Markk wrote:So he can present is a generality... in a historic context to his peers that know better, then twist it, bend it, and erase portions...and lets not forget "mis-remember," until it compliments LDS thought and theology to the uninformed Mormon audience who are grasping for answers...e.g. the book reviews?
You have claimed said a lot of things here, you claimed I called him a fraud and crazy, and now you claim I was discussing the link you pasted...which is not true. My examples here were two, the paste above about his claim of the GA, and the German footnote about the robe and "garments."
What cracks me up is that folks here seem to believe just because someone is a scholar what they say must be true, yet then they spend most their time criticizing scholars they disagree with...what a joke.
There are many men and women with and without degrees that do good things and elevate "life" and learning, and are honest with their work...and likewise there are hacks that twist, bend, cheat, and pursue nonsense. Hunter Biden was talented for sure, but he used his talents as a means to an end to promote a false faith...working backwards with a preconceived interpretation and belief and then forced his research into his preconception.
I look forward in reading your link this weekend if I get some time, and hopefully I can track down his footnotes and then see how it translates into his teaching.

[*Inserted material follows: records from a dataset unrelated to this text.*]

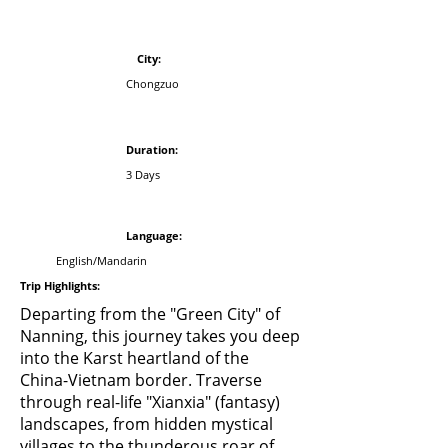
​City:
Chongzuo
Duration
:
3 Days
Language:
English/Mandarin
Trip Highlights:
Departing from the "Green City" of
Nanning, this journey takes you deep
into the Karst heartland of the
China-Vietnam border. Traverse
through real-life "Xianxia" (fantasy)
landscapes, from hidden mystical
villages to the thunderous roar of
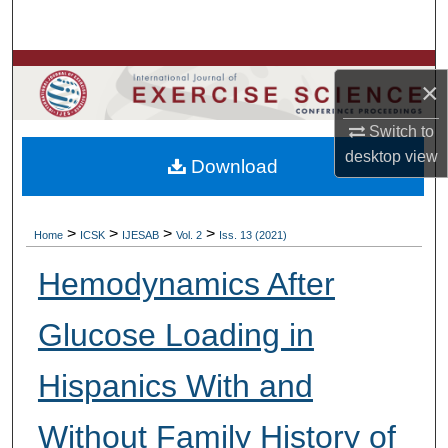
Search
Browse Colleges, Departments, Units
×
My Account
Switch to
desktop
view
Download
About
Digital Commons Network™
>
>
>
>
Home
ICSK
IJESAB
Vol. 2
Iss. 13 (2021)
Hemodynamics After
Glucose Loading in
Hispanics With and
Without Family History of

Markk, I don't know which planet you are living on, or which forum you think you are participating in, but I am not feeling the love from every corner of this forum just because my day job involves the study of antiquity. Yes, on occasion I say something that this person or that finds useful and informative, and they thank me for it.

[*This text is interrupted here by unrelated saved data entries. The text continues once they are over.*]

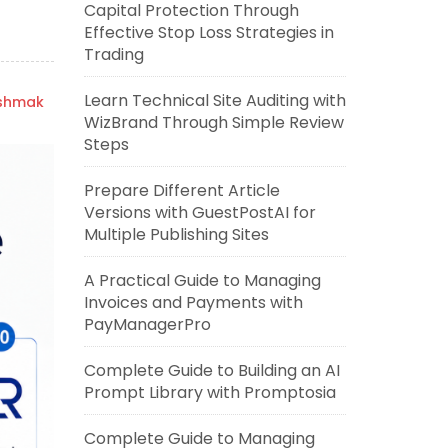
Capital Protection Through
Effective Stop Loss Strategies in
Trading
Learn Technical Site Auditing with
ishmak
WizBrand Through Simple Review
Steps
Prepare Different Article
Versions with GuestPostAI for
Multiple Publishing Sites
A Practical Guide to Managing
Invoices and Payments with
PayManagerPro
Complete Guide to Building an AI
Prompt Library with Promptosia
Complete Guide to Managing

More often, I would say, people argue with me very vigorously because they have their own opinions (see the temple thread, where my friend honorentheos thinks I am not a good scholar because I have not done what he has asked in providing the examples he seeks). I don't see that many non-academics here simply sitting like baby birds waiting for PhDs to feed them and then chirp in delight no matter what it dropped in their mouths.

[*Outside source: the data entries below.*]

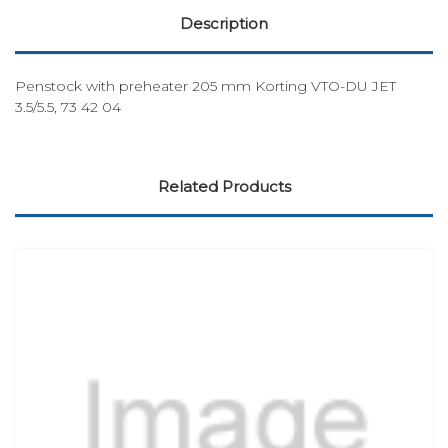
Description
Penstock with preheater 205 mm Korting VTO-DU JET
3.5/5.5, 73 42 04
Related Products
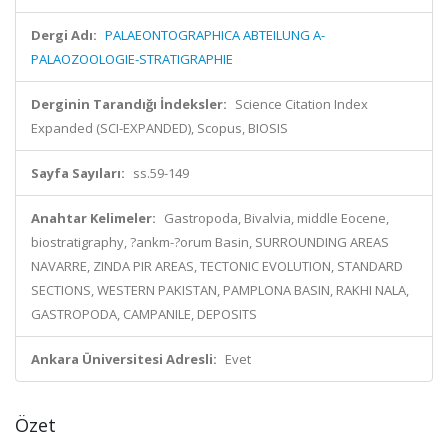
Dergi Adı:
PALAEONTOGRAPHICA ABTEILUNG A-
PALAOZOOLOGIE-STRATIGRAPHIE
Derginin Tarandığı İndeksler:
Science Citation Index
Expanded (SCI-EXPANDED), Scopus, BIOSIS
Sayfa Sayıları:
ss.59-149
Anahtar Kelimeler:
Gastropoda, Bivalvia, middle Eocene,
biostratigraphy, ?ankm-?orum Basin, SURROUNDING AREAS
NAVARRE, ZINDA PIR AREAS, TECTONIC EVOLUTION, STANDARD
SECTIONS, WESTERN PAKISTAN, PAMPLONA BASIN, RAKHI NALA,
GASTROPODA, CAMPANILE, DEPOSITS
Ankara Üniversitesi Adresli:
Evet
Özet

You have a huge chip on your shoulder. You seem to feel unappreciated as one of the salt of the earth types you talk about. Well, I love salt-of-the-earth people. What I don't love is people who envy and have a chip on their shoulder, and who take it upon themselves to act like bigots and attack things they have very little knowledge about.
I regret that Nibley played fast and loose with his arguments when he was speaking to his own people. In my view, he felt he was speaking with the liberty his faith afforded him. I don't doubt that he felt he was doing a good service in communicating his faith-informed view in language Mormons would appreciate and benefit by, and I think he truly believed in his model of antiquity, which was essentially a literalist LDS view of the Biblical myth beginning with Adam receiving the ordinances from God and passing them on to his heirs.
That said, he seems to have been capable, even a couple of decades out from his PhD program, to do regular academic scholarship that passed professional muster. He was even able to advance theses that were in line with his uniquely LDS perspective in peer-review articles. There is absolutely nothing wrong with that. Scholarship thrives on different assumptions and different perspectives being injected into the ongoing discussion. But there are rules to the game, and mechanisms to maintain the quality, integrity, and mutual intelligibility of that discussion. Nibley was certainly capable of working within that framework. For that reason, I reject the idea that he was a hack.